Maximum number of rows [500000] reached

Hi Druid Gurus,

We are using Druid in combination with Plyql+Tableau. In the Tableau dashboard, we are populating all accounts (customer’s business name) and have enabled a search button for end user to search and select.

This strategy is working well but is failing now as one of our data set has close to 2.1 million accounts. Whenever Plyql+Tableau was triggering a query to get the list of accounts, the query was failing as Druid’s query result limit is set to 500,000. We have been actually having the below config in our broker’s runtime.properties

druid.query.groupBy.maxIntermediateRows=20000000

druid.query.groupBy.maxResults=20000000

But the below Druid query is failing with the error shown below.

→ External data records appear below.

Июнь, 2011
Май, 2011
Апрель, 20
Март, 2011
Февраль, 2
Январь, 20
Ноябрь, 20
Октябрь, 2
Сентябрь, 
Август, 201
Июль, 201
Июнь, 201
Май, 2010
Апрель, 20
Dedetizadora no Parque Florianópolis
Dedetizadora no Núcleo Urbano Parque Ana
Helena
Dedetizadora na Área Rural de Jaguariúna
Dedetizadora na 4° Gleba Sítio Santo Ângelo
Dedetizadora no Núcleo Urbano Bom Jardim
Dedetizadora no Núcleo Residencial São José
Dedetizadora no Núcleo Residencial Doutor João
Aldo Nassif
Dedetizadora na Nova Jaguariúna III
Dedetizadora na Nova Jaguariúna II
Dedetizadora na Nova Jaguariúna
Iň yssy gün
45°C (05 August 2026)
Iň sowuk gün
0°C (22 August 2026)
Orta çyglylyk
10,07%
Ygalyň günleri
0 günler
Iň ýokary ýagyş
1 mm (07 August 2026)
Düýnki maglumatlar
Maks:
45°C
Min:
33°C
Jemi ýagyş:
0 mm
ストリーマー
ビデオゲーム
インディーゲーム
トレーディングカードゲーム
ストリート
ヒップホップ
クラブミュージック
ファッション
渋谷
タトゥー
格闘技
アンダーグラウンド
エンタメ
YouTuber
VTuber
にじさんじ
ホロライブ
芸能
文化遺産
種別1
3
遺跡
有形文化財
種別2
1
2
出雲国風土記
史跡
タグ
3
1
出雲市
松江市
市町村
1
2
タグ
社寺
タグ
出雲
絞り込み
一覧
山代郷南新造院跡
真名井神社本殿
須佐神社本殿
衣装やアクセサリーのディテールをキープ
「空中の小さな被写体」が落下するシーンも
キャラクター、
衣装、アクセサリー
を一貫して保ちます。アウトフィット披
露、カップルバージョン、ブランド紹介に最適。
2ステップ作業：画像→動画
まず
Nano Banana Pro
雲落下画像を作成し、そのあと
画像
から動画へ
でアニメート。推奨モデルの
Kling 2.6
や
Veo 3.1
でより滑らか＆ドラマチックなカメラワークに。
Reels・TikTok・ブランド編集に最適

How do we increase the result row limit? Is there any other place where we need to mention this setting?

{

“queryType”: “groupBy”,

“dataSource”: “ai_credit_by_account”,

“granularity”: “all”,

“dimensions”: [

“account_id”

],

“aggregations”: [

{

“type”: “doubleSum”,

“name”: “usd_amt”,

“fieldName”: “usd_amt”

}

],

“intervals”: [

“2016-11-01/2017-12-02”

]

}

[pp_paz_pci_admin@ccg01druid02 queries]$ curl -X ‘POST’ -H ‘Content-Type:application/json’ -d @ai_credit_by_account.json ccg01druid02.ccg01.phx.inc.com:8082/druid/v2/?pretty

{

“error” : “Resource limit exceeded”,

“errorMessage” : “Maximum number of rows [500000] reached”,

“errorClass” : “io.druid.query.ResourceLimitExceededException”,

“host” : null

}

Hey Kasi,

That’s a groupBy v1 error; If you upgrade to Druid 0.10.0+ then you’ll get groupBy v2 by default, which doesn’t have a row-based limit. It does have byte-based limits, which you can read about on http://druid.io/docs/latest/querying/groupbyquery.html. Note also that the error messages for exceeding those limits will improve and become more clear in Druid 0.10.1, which has a release candidate out now.